● Try it:
Below are the records; repeat exactly their lines between the line holding "A rendezvényről készült" and the line holding "Vratislav. Během Třicetileté", inclusive, skipping the pictures.

Extracted data entries:
● ● ● ● ●

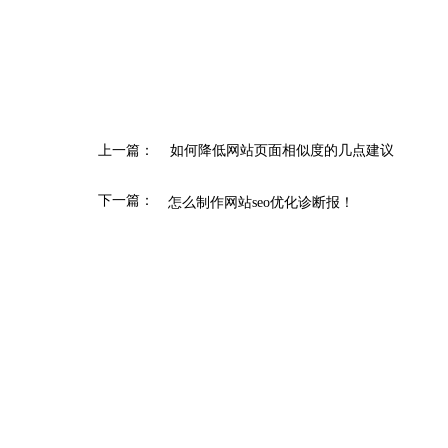
上一篇：
如何降低网站页面相似度的几点建议
下一篇：
怎么制作网站seo优化诊断报！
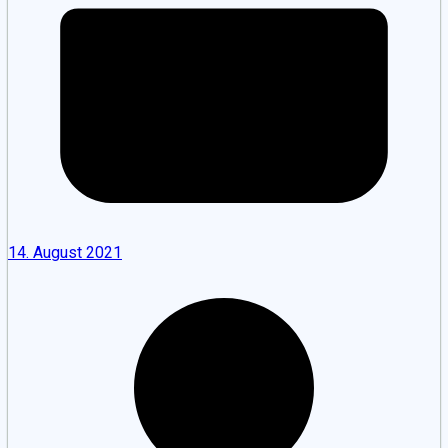
14. August 2021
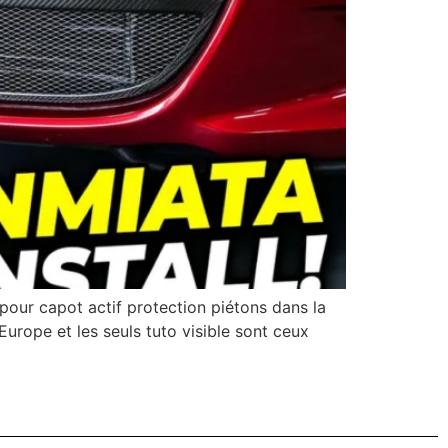
pour capot actif protection piétons dans la
urope et les seuls tuto visible sont ceux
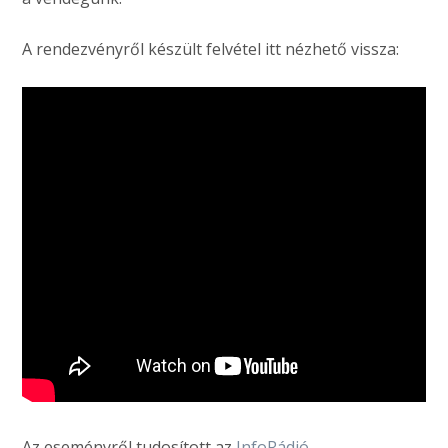
A rendezvényről készült felvétel itt nézhető vissza:
Az eseményről tudosított az
InfoRádió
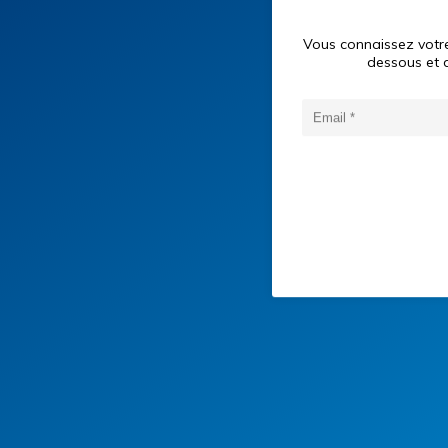
Vous connaissez votre
dessous et d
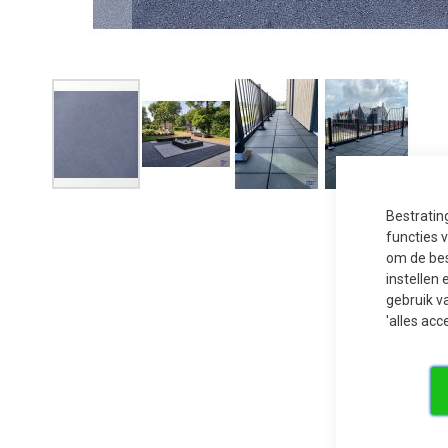
Ga
naar
Bestratin
het
functies 
begin
van
om de bes
de
instellen 
afbeeldingen-
gallerij
gebruik v
'alles acc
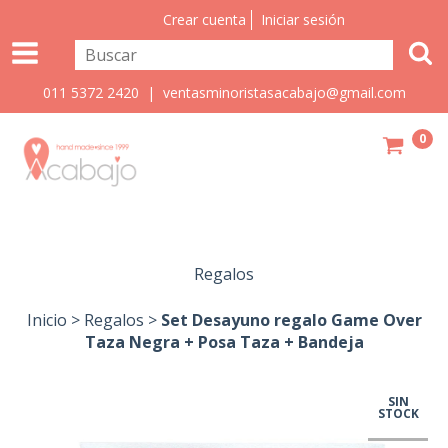
Crear cuenta
Iniciar sesión
011 5372 2420 |
ventasminoristasacabajo@gmail.com
0
Regalos
Inicio
>
Regalos
>
Set Desayuno regalo Game Over
Taza Negra + Posa Taza + Bandeja
SIN
STOCK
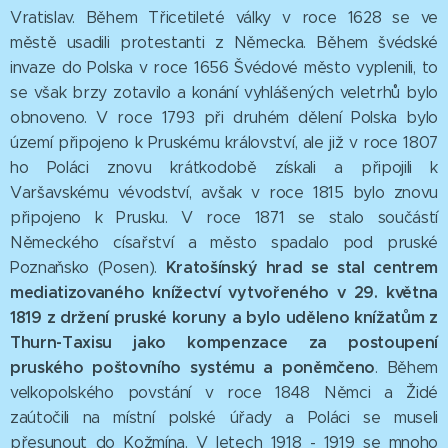
Vratislav. Během Třicetileté války v roce 1628 se ve
městě usadili protestanti z Německa. Během švédské
invaze do Polska v roce 1656 Švédové město vyplenili, to
se však brzy zotavilo a konání vyhlášených veletrhů bylo
obnoveno. V roce 1793 při druhém dělení Polska bylo
území připojeno k Pruskému království, ale již v roce 1807
ho Poláci znovu krátkodobě získali a připojili k
Varšavskému vévodství, avšak v roce 1815 bylo znovu
připojeno k Prusku. V roce 1871 se stalo součástí
Německého císařství a město spadalo pod pruské
Kratošínský hrad se stal centrem
Poznaňsko (Posen).
mediatizovaného knížectví vytvořeného v 29. května
1819 z držení pruské koruny a bylo uděleno knížatům z
Thurn-Taxisu jako kompenzace za postoupení
pruského poštovního systému a poněmčeno
. Během
velkopolského povstání v roce 1848 Němci a Židé
zaútočili na místní polské úřady a Poláci se museli
přesunout do Kožmína. V letech 1918 - 1919 se mnoho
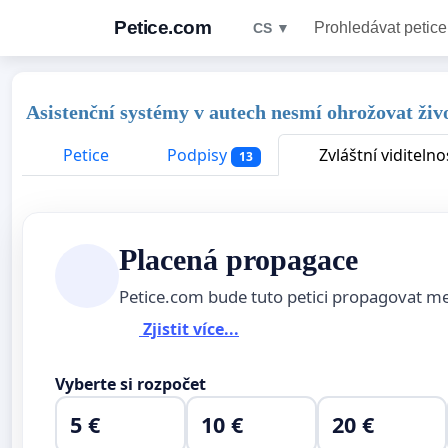
Petice.com
Prohledávat petice
CS ▼
Asistenční systémy v autech nesmí ohrožovat živ
Petice
Podpisy
Zvláštní viditelno
13
Placená propagace
Petice.com bude tuto petici propagovat m
Zjistit více...
Vyberte si rozpočet
5 €
10 €
20 €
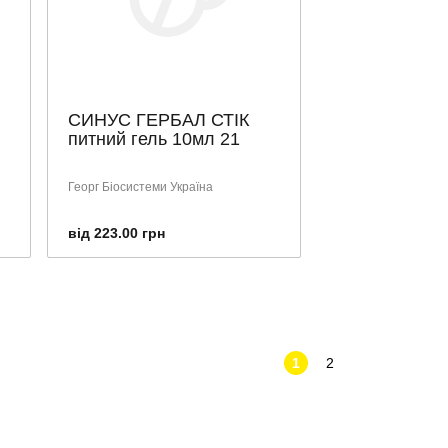
СИНУС ГЕРБАЛ СТІК
питний гель 10мл 21
Георг Біосистеми Україна
від 223.00 грн
1
2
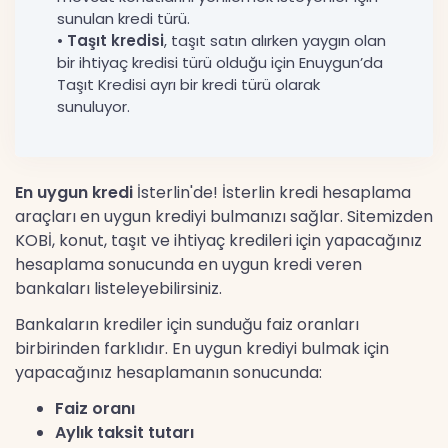
sunulan kredi türü.
•
Taşıt kredisi
, taşıt satın alırken yaygın olan
bir ihtiyaç kredisi türü olduğu için Enuygun’da
Taşıt Kredisi ayrı bir kredi türü olarak
sunuluyor.
En uygun kredi
İsterlin'de! İsterlin kredi hesaplama
araçları en uygun krediyi bulmanızı sağlar. Sitemizden
KOBİ, konut, taşıt ve ihtiyaç kredileri için yapacağınız
hesaplama sonucunda en uygun kredi veren
bankaları listeleyebilirsiniz.
Bankaların krediler için sunduğu faiz oranları
birbirinden farklıdır. En uygun krediyi bulmak için
yapacağınız hesaplamanın sonucunda:
Faiz oranı
Aylık taksit tutarı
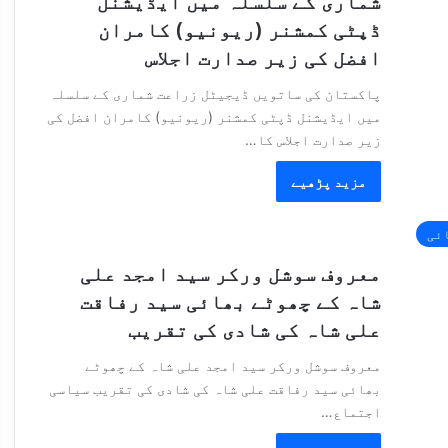
شماری کے سلسلہ میں ایڈیشنل
ڈپٹی کمشنر (ریونیو) کامران
افضل کی زیر صدارت اجلاس
پاکستان کی ساتویں ڈیجیٹل زراعت شماری کے سلسلہ
میں ایڈیشنل ڈپٹی کمشنر (ریونیو) کامران افضل کی
زیر صدارت اجلاس کا…
مزید پڑھیے
ائی
معروف سوشل ورکر سید امجد علی
شاہ کے چھوٹے بھائی سید رفاقت
علی شاہ کی شادی کی تقریب
معروف سوشل ورکر سید امجد علی شاہ کے چھوٹے
بھائی سید رفاقت علی شاہ کی شادی کی تقریب سیاسی
اجتماع…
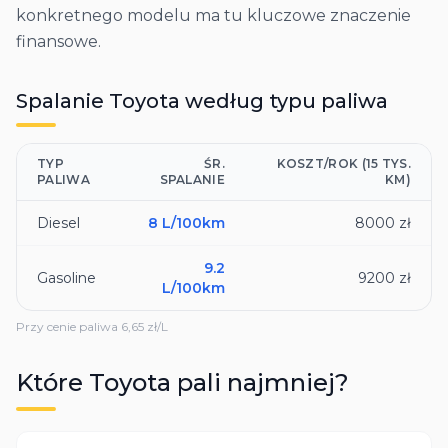
konkretnego modelu ma tu kluczowe znaczenie
finansowe.
Spalanie
Toyota
według typu paliwa
TYP
ŚR.
KOSZT/ROK (15 TYS.
PALIWA
SPALANIE
KM)
Diesel
8
L/100km
8000 zł
9.2
Gasoline
9200 zł
L/100km
Przy cenie paliwa
6,65
zł/L
Które
Toyota
pali najmniej?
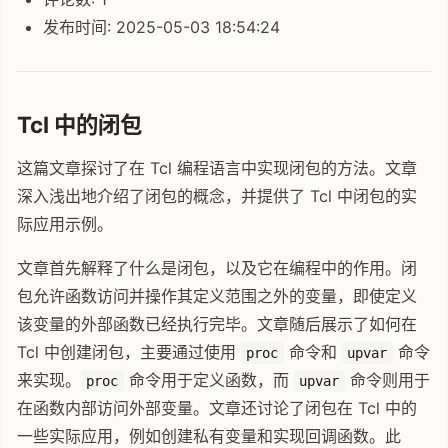
发布时间: 2025-05-03 18:54:24
Tcl 中的闭包
这篇文章探讨了在 Tcl 编程语言中实现闭包的方法。文章
深入浅出地介绍了闭包的概念，并提供了 Tcl 中闭包的实
际应用示例。
文章首先解释了什么是闭包，以及它在编程中的作用。闭
包允许函数访问并操作其定义范围之外的变量，即使定义
该变量的外部函数已经执行完毕。文章随后展示了如何在
Tcl 中创建闭包，主要通过使用
命令和
命令
proc
upvar
来实现。
命令用于定义函数，而
命令则用于
proc
upvar
在函数内部访问外部变量。文章还讨论了闭包在 Tcl 中的
一些实际应用，例如创建私有变量和实现回调函数。此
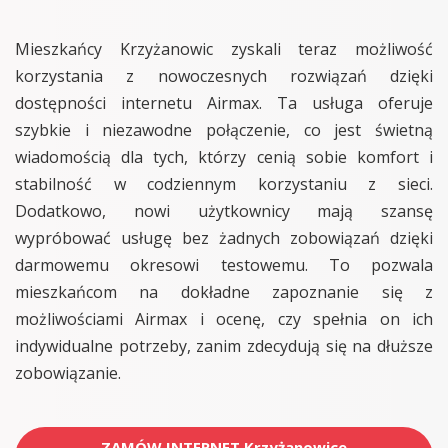
Mieszkańcy Krzyżanowic zyskali teraz możliwość
korzystania z nowoczesnych rozwiązań dzięki
dostępności internetu Airmax. Ta usługa oferuje
szybkie i niezawodne połączenie, co jest świetną
wiadomością dla tych, którzy cenią sobie komfort i
stabilność w codziennym korzystaniu z sieci.
Dodatkowo, nowi użytkownicy mają szansę
wypróbować usługę bez żadnych zobowiązań dzięki
darmowemu okresowi testowemu. To pozwala
mieszkańcom na dokładne zapoznanie się z
możliwościami Airmax i ocenę, czy spełnia on ich
indywidualne potrzeby, zanim zdecydują się na dłuższe
zobowiązanie.
ZAMÓW INTERNET Krzyżanowice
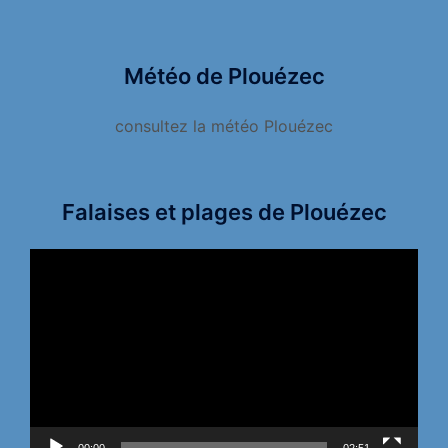
Météo de Plouézec
consultez la météo Plouézec
Falaises et plages de Plouézec
Lecteur
vidéo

● ● ● ● ●

● Solution to the exercise:
A rendezvényről készült felvétel itt nézhető vissza:
Az eseményről tudosított az
InfoRádió
Vous connaissez votre
dessous et d
Ga
naar
Bestratin
het
functies 
begin
van
om de bes
de
instellen 
afbeeldingen-
gallerij
gebruik v
'alles acc
Crear cuenta
Iniciar sesión
011 5372 2420 |
ventasminoristasacabajo@gmail.com
0
Regalos
Inicio
>
Regalos
>
Set Desayuno regalo Game Over
Taza Negra + Posa Taza + Bandeja
SIN
STOCK
Vratislav. Během Třicetileté války v roce 1628 se ve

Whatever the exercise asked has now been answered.